_What you will do_. Would you find each line in the entries below with the string "cidade" and copy it?
═══ Dataset content ═══
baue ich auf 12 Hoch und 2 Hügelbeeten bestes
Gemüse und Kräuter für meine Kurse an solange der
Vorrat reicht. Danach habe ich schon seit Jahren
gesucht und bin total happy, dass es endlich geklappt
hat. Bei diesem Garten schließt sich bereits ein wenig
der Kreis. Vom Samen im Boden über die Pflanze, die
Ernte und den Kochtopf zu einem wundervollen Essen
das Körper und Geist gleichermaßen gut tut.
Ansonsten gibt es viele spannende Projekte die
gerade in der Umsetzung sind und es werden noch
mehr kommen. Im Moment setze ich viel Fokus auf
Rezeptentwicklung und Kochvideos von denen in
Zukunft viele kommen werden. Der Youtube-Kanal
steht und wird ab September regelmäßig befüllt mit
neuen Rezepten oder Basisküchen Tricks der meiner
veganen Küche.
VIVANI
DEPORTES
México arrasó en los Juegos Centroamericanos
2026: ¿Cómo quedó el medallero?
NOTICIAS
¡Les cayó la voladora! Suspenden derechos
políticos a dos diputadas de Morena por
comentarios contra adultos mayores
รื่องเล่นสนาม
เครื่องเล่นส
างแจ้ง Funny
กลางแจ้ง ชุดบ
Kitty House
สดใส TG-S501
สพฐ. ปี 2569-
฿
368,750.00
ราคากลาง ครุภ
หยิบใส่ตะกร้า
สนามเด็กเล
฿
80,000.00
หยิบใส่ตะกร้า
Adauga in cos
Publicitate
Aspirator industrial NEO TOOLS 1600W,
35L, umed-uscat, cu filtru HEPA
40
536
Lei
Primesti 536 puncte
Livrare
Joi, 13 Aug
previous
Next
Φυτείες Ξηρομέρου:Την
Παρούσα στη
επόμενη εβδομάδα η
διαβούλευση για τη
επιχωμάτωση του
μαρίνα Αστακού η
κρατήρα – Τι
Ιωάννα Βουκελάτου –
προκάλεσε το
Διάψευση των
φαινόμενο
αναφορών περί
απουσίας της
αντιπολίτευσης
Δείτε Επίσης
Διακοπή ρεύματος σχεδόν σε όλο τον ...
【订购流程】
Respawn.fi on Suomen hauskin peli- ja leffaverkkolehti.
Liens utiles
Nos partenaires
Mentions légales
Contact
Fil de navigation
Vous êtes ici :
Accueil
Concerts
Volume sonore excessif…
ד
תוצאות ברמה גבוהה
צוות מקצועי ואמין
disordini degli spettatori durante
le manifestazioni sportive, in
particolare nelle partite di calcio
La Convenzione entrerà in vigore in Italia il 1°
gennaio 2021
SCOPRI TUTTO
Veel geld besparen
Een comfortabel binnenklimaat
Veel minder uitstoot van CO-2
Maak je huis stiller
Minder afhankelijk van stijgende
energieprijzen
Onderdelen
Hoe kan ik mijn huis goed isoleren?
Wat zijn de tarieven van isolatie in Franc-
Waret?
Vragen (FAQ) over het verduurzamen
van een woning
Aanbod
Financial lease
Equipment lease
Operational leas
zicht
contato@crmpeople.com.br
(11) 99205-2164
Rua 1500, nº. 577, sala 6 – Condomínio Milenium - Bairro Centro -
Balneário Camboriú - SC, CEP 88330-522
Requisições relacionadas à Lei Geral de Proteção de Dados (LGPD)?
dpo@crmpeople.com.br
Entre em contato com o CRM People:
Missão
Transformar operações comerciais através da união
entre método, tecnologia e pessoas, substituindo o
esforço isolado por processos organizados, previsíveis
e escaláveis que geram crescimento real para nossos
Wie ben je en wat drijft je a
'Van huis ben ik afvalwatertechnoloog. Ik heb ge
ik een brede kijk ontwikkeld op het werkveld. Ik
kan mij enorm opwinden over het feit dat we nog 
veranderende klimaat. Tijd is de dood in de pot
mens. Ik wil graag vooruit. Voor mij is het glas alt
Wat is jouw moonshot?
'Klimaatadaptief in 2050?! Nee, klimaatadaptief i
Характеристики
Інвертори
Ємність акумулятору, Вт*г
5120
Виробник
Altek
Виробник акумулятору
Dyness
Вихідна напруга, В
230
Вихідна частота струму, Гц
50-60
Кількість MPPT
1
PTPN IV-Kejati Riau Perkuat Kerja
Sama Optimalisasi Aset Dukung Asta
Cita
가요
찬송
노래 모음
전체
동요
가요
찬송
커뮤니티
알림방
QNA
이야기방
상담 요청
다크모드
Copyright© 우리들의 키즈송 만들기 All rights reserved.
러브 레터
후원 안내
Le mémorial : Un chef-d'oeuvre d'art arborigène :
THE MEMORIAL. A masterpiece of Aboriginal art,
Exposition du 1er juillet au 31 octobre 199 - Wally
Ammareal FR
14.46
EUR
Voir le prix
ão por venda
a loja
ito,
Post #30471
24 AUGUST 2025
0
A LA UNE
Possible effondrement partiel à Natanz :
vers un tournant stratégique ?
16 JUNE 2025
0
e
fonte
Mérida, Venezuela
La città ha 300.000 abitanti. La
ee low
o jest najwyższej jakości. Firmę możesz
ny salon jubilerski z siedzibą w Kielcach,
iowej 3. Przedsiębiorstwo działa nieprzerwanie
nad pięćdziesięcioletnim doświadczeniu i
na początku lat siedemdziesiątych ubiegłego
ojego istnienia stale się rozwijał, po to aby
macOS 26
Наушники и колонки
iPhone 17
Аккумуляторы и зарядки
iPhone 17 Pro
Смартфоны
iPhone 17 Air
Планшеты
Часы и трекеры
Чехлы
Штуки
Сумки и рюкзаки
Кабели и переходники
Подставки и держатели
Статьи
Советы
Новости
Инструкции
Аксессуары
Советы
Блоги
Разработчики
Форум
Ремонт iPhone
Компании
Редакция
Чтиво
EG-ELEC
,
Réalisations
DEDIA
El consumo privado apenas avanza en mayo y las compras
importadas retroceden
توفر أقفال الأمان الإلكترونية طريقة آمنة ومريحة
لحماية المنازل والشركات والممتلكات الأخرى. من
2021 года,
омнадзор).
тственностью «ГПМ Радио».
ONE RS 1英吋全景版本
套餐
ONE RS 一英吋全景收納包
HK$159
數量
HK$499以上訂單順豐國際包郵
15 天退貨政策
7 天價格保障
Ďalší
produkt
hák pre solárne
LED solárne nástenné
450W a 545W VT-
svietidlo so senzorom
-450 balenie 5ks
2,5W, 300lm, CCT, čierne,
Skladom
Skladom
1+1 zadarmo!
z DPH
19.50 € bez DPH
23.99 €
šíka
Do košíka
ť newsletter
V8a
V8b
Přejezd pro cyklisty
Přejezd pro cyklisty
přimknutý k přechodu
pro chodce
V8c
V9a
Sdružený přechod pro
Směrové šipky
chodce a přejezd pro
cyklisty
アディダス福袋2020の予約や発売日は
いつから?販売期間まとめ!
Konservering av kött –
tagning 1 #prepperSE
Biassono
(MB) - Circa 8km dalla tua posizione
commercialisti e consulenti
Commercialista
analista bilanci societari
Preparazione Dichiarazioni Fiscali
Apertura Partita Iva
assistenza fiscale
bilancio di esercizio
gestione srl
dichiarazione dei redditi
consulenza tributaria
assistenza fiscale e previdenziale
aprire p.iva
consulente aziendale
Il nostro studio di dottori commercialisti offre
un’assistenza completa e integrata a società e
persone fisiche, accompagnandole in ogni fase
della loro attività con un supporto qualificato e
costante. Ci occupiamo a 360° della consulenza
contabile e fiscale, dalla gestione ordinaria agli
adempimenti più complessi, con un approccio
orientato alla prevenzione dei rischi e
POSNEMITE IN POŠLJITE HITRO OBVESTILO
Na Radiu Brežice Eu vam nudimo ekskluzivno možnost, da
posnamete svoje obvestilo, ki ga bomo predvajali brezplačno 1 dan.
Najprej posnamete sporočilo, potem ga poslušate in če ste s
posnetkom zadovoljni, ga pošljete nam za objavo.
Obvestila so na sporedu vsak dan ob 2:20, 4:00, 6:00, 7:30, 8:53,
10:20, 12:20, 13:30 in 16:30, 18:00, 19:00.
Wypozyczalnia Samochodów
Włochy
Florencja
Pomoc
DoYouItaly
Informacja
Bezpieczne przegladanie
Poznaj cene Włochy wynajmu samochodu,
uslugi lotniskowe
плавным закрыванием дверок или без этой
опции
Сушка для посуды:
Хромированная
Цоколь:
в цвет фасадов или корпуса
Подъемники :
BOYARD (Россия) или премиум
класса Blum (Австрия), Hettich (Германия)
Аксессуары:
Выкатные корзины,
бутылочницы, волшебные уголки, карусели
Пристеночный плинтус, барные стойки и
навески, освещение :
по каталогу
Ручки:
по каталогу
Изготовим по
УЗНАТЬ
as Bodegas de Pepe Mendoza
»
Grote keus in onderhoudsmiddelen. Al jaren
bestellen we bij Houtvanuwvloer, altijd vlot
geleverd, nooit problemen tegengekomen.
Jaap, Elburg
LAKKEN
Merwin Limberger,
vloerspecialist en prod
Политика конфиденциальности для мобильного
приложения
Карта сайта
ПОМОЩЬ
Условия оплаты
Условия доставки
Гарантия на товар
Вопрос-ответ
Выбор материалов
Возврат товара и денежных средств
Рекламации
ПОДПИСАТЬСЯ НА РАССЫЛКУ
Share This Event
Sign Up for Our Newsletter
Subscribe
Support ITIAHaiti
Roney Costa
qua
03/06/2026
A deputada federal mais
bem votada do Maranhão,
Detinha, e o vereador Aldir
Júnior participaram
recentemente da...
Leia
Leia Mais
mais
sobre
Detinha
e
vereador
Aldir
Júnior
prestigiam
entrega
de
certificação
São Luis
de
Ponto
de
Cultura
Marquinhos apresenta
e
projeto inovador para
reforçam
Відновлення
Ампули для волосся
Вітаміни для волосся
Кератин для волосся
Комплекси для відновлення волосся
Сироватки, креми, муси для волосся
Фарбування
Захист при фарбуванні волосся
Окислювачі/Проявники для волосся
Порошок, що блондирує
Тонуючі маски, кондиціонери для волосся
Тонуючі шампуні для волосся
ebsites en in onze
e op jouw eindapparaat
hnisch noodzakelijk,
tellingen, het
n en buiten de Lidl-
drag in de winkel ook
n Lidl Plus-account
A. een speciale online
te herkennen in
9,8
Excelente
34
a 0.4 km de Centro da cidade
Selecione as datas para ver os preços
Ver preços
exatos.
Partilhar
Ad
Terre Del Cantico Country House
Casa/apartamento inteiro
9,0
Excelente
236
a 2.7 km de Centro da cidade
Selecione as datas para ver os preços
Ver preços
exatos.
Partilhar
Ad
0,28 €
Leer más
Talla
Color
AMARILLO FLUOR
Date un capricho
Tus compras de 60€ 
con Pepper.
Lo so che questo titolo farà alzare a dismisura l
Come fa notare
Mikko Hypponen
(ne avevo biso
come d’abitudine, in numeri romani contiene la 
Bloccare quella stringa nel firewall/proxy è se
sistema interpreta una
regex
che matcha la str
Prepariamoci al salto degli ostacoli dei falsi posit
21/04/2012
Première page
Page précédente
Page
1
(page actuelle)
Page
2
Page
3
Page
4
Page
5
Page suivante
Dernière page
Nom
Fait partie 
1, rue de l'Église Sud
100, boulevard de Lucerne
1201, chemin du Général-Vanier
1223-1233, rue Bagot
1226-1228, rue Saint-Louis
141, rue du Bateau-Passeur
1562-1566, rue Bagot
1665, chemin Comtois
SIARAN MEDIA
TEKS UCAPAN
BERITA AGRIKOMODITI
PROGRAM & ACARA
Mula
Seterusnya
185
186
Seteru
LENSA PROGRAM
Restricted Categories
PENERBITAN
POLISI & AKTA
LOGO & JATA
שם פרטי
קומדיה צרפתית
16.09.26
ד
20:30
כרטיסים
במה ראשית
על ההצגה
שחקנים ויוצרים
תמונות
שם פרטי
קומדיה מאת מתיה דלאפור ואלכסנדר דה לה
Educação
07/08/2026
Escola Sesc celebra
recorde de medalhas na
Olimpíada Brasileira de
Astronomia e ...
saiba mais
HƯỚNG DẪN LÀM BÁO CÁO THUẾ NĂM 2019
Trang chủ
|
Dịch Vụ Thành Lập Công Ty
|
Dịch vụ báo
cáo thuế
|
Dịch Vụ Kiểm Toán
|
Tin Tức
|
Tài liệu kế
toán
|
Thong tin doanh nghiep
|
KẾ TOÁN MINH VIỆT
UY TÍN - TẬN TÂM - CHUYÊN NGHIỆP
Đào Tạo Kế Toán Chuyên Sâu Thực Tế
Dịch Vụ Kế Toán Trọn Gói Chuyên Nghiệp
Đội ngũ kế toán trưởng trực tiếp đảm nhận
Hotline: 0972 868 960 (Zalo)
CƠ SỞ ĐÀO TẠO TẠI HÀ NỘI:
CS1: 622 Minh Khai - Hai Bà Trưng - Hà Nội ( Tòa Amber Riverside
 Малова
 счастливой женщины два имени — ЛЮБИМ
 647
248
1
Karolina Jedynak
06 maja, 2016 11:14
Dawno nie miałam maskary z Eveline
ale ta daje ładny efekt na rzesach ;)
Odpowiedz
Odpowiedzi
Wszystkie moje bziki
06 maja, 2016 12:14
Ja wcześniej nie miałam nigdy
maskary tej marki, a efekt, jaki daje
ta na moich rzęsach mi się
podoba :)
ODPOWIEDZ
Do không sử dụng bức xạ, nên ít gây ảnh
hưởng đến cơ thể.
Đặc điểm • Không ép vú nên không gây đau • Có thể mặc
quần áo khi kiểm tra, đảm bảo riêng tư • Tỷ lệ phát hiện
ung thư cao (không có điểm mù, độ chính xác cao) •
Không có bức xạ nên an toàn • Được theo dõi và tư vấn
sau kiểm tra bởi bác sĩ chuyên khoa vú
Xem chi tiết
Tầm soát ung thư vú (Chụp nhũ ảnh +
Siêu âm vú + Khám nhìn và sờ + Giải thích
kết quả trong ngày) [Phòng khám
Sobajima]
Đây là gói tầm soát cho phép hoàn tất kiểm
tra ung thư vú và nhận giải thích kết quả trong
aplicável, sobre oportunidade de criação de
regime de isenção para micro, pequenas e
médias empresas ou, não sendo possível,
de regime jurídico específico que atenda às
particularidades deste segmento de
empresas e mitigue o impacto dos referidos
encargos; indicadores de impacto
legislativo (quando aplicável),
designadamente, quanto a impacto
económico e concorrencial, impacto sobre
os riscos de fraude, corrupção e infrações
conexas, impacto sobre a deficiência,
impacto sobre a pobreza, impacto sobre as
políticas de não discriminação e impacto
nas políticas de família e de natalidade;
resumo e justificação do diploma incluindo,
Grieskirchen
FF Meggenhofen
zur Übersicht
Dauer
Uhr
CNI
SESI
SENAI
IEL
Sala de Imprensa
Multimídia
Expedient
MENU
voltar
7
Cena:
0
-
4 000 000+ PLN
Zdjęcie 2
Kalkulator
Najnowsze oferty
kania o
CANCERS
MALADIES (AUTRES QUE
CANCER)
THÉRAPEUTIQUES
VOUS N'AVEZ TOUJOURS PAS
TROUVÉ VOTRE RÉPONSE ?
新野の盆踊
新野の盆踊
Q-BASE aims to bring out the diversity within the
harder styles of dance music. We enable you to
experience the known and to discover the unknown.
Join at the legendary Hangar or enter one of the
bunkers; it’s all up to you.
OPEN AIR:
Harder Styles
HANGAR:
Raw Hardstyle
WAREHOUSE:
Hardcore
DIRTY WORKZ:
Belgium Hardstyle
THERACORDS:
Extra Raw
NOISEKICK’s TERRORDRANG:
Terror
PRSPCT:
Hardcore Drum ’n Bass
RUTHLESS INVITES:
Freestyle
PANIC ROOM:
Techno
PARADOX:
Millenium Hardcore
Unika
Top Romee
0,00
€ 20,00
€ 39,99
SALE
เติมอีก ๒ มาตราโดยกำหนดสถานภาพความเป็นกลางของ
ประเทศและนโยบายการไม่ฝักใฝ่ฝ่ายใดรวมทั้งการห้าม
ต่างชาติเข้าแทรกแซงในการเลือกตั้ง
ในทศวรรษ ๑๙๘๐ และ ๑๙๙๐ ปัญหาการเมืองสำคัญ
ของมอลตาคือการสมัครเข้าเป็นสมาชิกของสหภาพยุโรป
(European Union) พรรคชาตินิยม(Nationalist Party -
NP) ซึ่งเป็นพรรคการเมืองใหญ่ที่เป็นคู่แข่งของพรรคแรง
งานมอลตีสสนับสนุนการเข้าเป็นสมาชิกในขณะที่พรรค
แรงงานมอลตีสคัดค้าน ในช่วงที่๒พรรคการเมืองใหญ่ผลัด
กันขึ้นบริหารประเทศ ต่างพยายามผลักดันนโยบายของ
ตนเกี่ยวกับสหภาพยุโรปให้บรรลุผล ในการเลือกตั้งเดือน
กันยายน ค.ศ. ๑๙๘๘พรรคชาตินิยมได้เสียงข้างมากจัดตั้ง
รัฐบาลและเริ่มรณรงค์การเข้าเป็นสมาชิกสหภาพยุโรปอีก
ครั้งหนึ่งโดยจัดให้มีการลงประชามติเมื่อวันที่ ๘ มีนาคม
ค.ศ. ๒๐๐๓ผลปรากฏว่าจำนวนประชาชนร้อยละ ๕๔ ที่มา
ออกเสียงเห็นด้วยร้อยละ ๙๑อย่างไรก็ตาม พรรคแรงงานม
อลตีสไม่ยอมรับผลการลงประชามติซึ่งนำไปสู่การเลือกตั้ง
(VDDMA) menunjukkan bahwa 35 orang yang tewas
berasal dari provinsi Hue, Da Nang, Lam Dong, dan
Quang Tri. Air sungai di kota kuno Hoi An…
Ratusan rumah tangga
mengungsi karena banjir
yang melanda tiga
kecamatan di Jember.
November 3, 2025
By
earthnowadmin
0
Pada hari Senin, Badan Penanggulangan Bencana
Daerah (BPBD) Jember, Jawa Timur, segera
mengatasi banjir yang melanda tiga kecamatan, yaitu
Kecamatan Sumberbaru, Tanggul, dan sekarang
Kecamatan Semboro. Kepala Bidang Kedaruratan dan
═══
_Your solution_.
a 0.4 km de Centro da cidade
a 2.7 km de Centro da cidade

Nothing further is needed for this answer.